Texas has experienced a 2,000 percent increase in unemployment claims since the coronavirus pandemic two months ago.
That increase was noticed by analysts from WalletHub, a personal finance website, in a recent report “States with the Biggest Increases in Unemployment Due to the Coronavirus.” Using data from March 16 until April 27, WalletHub analysts compared the increases in unemployment claims from all 50 states and the District of Columbia. They ranked Texas in the top 20 for the most affected by unemployment last week and in the top 40 for those affected by it since the start of the COVID-19 crisis in mid-March.
Oklahoma and New Mexico both ranked in the top 10 for unemployment claims last week and near the top 20 since the pandemic began. Louisiana has seen a nearly 4,500 percent increase in unemployment, WalletHub analyst found.
In fact, the COVID-19 pandemic has wiped out all the job gains since the great recession, according to WalletHub’s May 7 report.
Liberal states have also experienced a higher increase in unemployment claims compared to red states, which abide by the bootstrap philosophy. About 33.5 million Americans have lost their jobs. Nearly 2 million are from Texas.
WalletHub’s report also included a list of personal finance experts answering two key questions: Will the $2.2 trillion emergency relief package be enough?
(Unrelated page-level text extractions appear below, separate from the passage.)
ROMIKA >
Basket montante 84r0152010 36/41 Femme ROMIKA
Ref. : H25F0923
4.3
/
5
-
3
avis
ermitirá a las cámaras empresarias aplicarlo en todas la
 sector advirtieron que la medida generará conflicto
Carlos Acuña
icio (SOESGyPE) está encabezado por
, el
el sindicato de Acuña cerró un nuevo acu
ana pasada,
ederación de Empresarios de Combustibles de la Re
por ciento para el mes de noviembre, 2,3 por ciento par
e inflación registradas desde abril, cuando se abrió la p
And what can people do if they don’t qualify for stimulus money?
Jason Beck, an associate professor of economics at Georgia Southern University, claimed the emergency relief package won’t be enough to keep us at full employment. “But it will certainly help,” he said.
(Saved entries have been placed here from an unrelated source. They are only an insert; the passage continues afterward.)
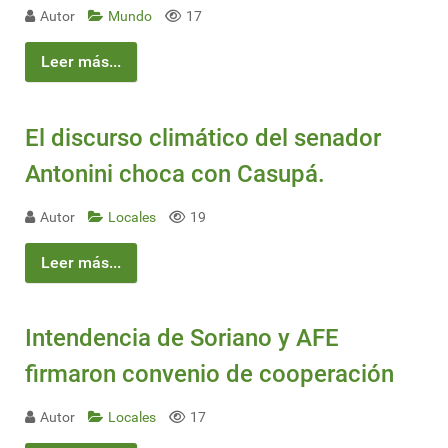
Autor
Mundo
17
Leer más...
El discurso climático del senador
Antonini choca con Casupá.
Autor
Locales
19
Leer más...
Intendencia de Soriano y AFE
firmaron convenio de cooperación
Autor
Locales
17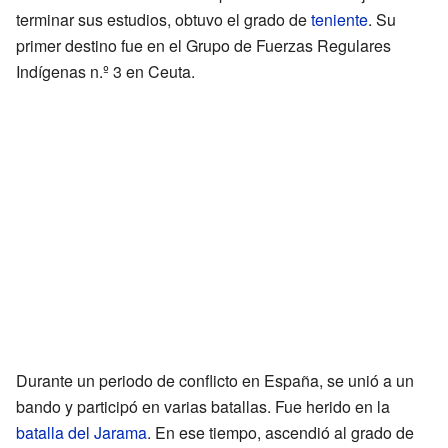
terminar sus estudios, obtuvo el grado de
teniente
. Su
primer destino fue en el Grupo de Fuerzas Regulares
Indígenas n.º 3 en Ceuta.
Durante un periodo de conflicto en España, se unió a un
bando y participó en varias batallas. Fue herido en la
batalla del Jarama
. En ese tiempo, ascendió al grado de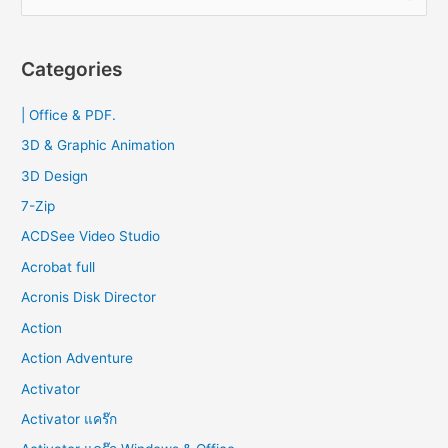
e
2023
a
r
Categories
c
| Office & PDF.
h
f
3D & Graphic Animation
o
3D Design
r
7-Zip
:
ACDSee Video Studio
Acrobat full
Acronis Disk Director
Action
Action Adventure
Activator
Activator แคร๊ก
As for the stimulus amount, Ahmed White, a professor of law at University of Colorado, Boulder, argued that it wouldn’t be enough to help American workers, “especially for the millions who have no significant savings.”
“The amounts pledged per individual or household,” White said, “are inadequate to make up for lost wages, particularly should the stand at orders for some time and the problem of unemployment increase — scenarios that both seem likely, at least at this moment.”
But not in Texas.
White said that if a person doesn’t qualify for stimulus money, then they’re obviously facing some serious problems. He recommended checking out public and private emergency relief benefits and possibly disability, SNAP and TANF, all of which are difficult to qualify for if you were working prior to COVID-19.
Some of the other experts took the stance that people need to prepare better for emergencies and build up a savings account, which is a tall order for the 33 million unemployed workers to accomplish.
Joseph Alutto, a retired distinguished professor from Ohio State University, pointed out that they do have the opportunity to reflect on the choices they have made and prepare for different futures. “There is an important lesson in current events that many who lived through earlier depressions learned the hard way,” he said. “You never can tell when events out of your control will impact the physical, emotional and economic health of every person. Being certain that personal “saving” is part of any individual recovery plan is something that could be reinforced by government policy.”
Another expert, Christopher Hayes, a labor historian at Rutgers, The State University of New Jersey School of Management and Labor Relations, said only adults who didn’t qualify for a stimulus check were individuals who broke six figures, and married couples making more than $198,000, “in which case, I hope you have been saving,” Hayes said. “Those people, if they still have jobs, should stop and think about how fortunate they are.
“The other group is college students who are listed under 24 years old who are listed as dependents on someone else’s tax return,” he continued. “I would tell them to cast their nets far and wide, work hard, don’t expect it to necessarily return much, prepare for disappointment, and keep at it. But also be realistic about what is not working out for you and be OK with moving on.”
Leave it to a historian to make the most sense.